Who doesn’t want big, powerful shoulders? Often times the shoulder muscles reign supreme in defining the aesthetics of an individual’s physique. Not only are they indicative of strength, but developed shoulders provide the width necessary to attain the much desired v-taper. Many people, however, struggle when developing their shoulders. Often times the chest or arms may overpower, and the shoulders must hide behind these muscle groups instead of standing out and cementing that broad, powerful look. Although we have spent time discussing the most effective exercises for each muscle group, and even posted an EMG-based study on the topic, there is an often overlooked shoulder exercise that squeezes in between the cracks. It doesn’t quite make those lists, but added to your shoulder training regimen, it has the potential to devastate your shoulders and give them room for nothing but growth!
Depending on how you incorporate it, this might be one of the best shoulder exercises available. The task is simple, and the name of the exercise speaks for itself. You have to slap on some weight on a bar, lift it to near lock out (or lock out), and hold the weight for a designated period of time. This shoulder exercise is most often done on the smith-machine, as a pair of dumbbells or a free barbell is unwieldy and creates safety hazards when attempting to go to failure.
The point of shoulder holds is to hold the weight on the bar until your shoulders feel like they are going to give out, and then set the bar back on the pins. If you were to use dumbbells or a free barbell, you can imagine the problems that may arise when you’re attempting to hold the weight until you can’t anymore, and then have to try and worry about setting the bar or dumbbells down without just letting go and letting everything clank on the floor. Therefore, having the safety of the smith-machine allows you to go to your limit with shoulder holds without worrying about any of these problems. Although the smith-machine often gets a bad rep because of the limited range of motion that it allows (Machines v. Free Weights), for shoulder holds this problem is irrelevant because this exercise does not have a range of motion that can be impacted by the rigidity of the smith machine.
All you are required to do is to lift the weight, hold it for as long as you can, and when you’re about to give up, set the bar back. Although it may not seem like it to some, give shoulder holds a try as a finishing exercise at the end of your shoulder workouts. Once you do a solid 3 sets (holding anywhere from 30 seconds to a minute, depending on the weight you choose to use), you will not be able to lift your arms. Your shoulders will be fried.
Many people forget that the most important objective when entering the gym on any given day is to punish your muscle group to the point of muscle fatigue, and although shoulder holds do not seem like the traditional way of doing so, they help accomplish this purpose by taxing your shoulders in a specific way. Muscle fatigue can be reached in many different ways, but an integral component is using that muscle to its limit through the concept of constant tension. With shoulder holds, your shoulders are under constant tension until they reach failure. Instead of reps, your unit of measure is time. The principal is the same.
For a variation on this shoulder exercise, you can also incorporate holds in between your reps, or at the end of a set. In other words, you can choose to do a set of reps, and hold the weight with your shoulders for a designated period of time in between each rep, or you could do a set of reps and finish your set by holding until failure. Get creative, but no matter what you do, make sure you use your Mind Muscle Connection and focus on using your shoulders to hold the weight. As often is the case during shoulder exercises, people focus on simply moving the weight and let their triceps take over. During shoulder holds, the problem is no different. If you let your triceps focus on holding the weight, it is your triceps that will give out first at the expense of taxing your shoulders. Keep your focus on your shoulder muscles during this exercise, and watch them grow.
As a tip, some people may prefer locking out while others may wish to stop just short of lock out.
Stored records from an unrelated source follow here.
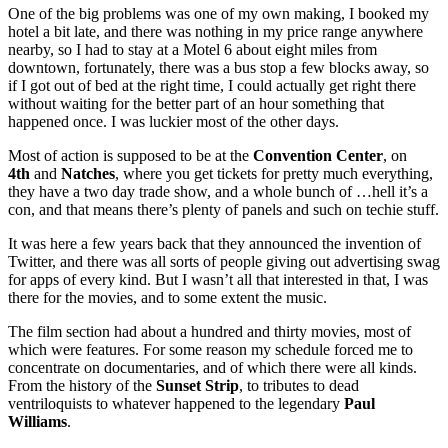
One of the big problems was one of my own making, I booked my
hotel a bit late, and there was nothing in my price range anywhere
nearby, so I had to stay at a Motel 6 about eight miles from
downtown, fortunately, there was a bus stop a few blocks away, so
if I got out of bed at the right time, I could actually get right there
without waiting for the better part of an hour something that
happened once. I was luckier most of the other days.
Most of action is supposed to be at the
Convention
Center
, on
4th
and
Natches
, where you get tickets for pretty much everything,
they have a two day trade show, and a whole bunch of …hell it’s a
con, and that means there’s plenty of panels and such on techie stuff.
It was here a few years back that they announced the invention of
Twitter, and there was all sorts of people giving out advertising swag
for apps of every kind. But I wasn’t all that interested in that, I was
there for the movies, and to some extent the music.
The film section had about a hundred and thirty movies, most of
which were features. For some reason my schedule forced me to
concentrate on documentaries, and of which there were all kinds.
From the history of the
Sunset Strip
, to tributes to dead
ventriloquists to whatever happened to the legendary
Paul
Williams
.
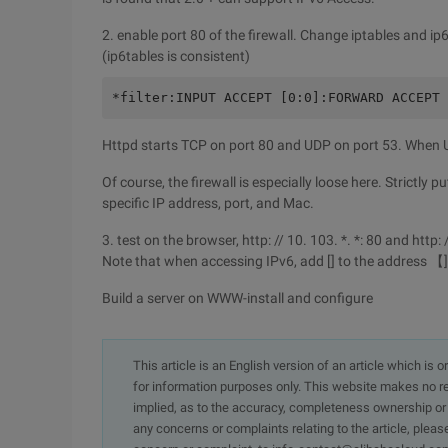
2. enable port 80 of the firewall. Change iptables and ip
(ip6tables is consistent)
*filter:INPUT ACCEPT [0:0]:FORWARD ACCEPT 
Httpd starts TCP on port 80 and UDP on port 53. When UD
Of course, the firewall is especially loose here. Strictly 
specific IP address, port, and Mac.
3. test on the browser, http: // 10. 103. *. *: 80 and http
Note that when accessing IPv6, add [] to the address 【]
Build a server on WWW-install and configure
This article is an English version of an article which is 
for information purposes only. This website makes no re
implied, as to the accuracy, completeness ownership or rel
any concerns or complaints relating to the article, pleas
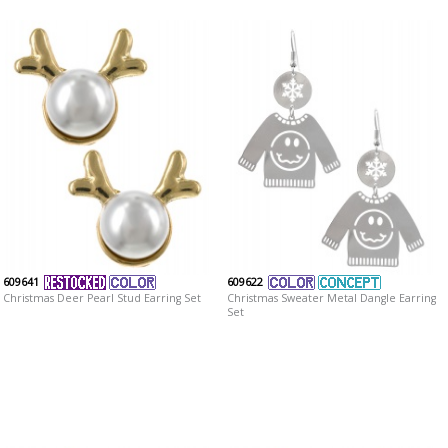
609641
609622
Christmas Deer Pearl Stud Earring Set
Christmas Sweater Metal Dangle Earring
Set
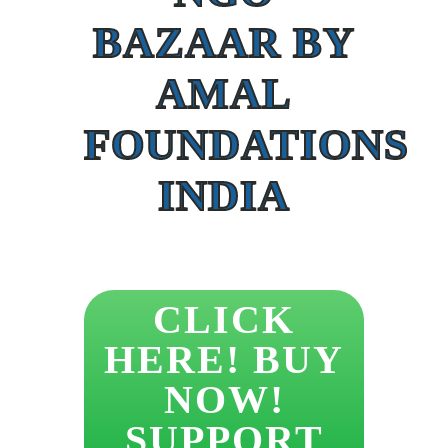
BAZAAR BY
AMAL
FOUNDATIONS
INDIA
CLICK
HERE! BUY
NOW!
SUPPORT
This depends on your ability to take your triceps out of the movement. If locking out allows you to roll your shoulders back and let the weight “sit” on them, that’s the better alternative. Conversely, you can stop short of lock out and allow the weight to rest on your shoulders as well (although for many, the triceps may play an unnecessarily larger role here). It’s up to you to figure out what feels best, as long as your shoulders do the work. Good Luck!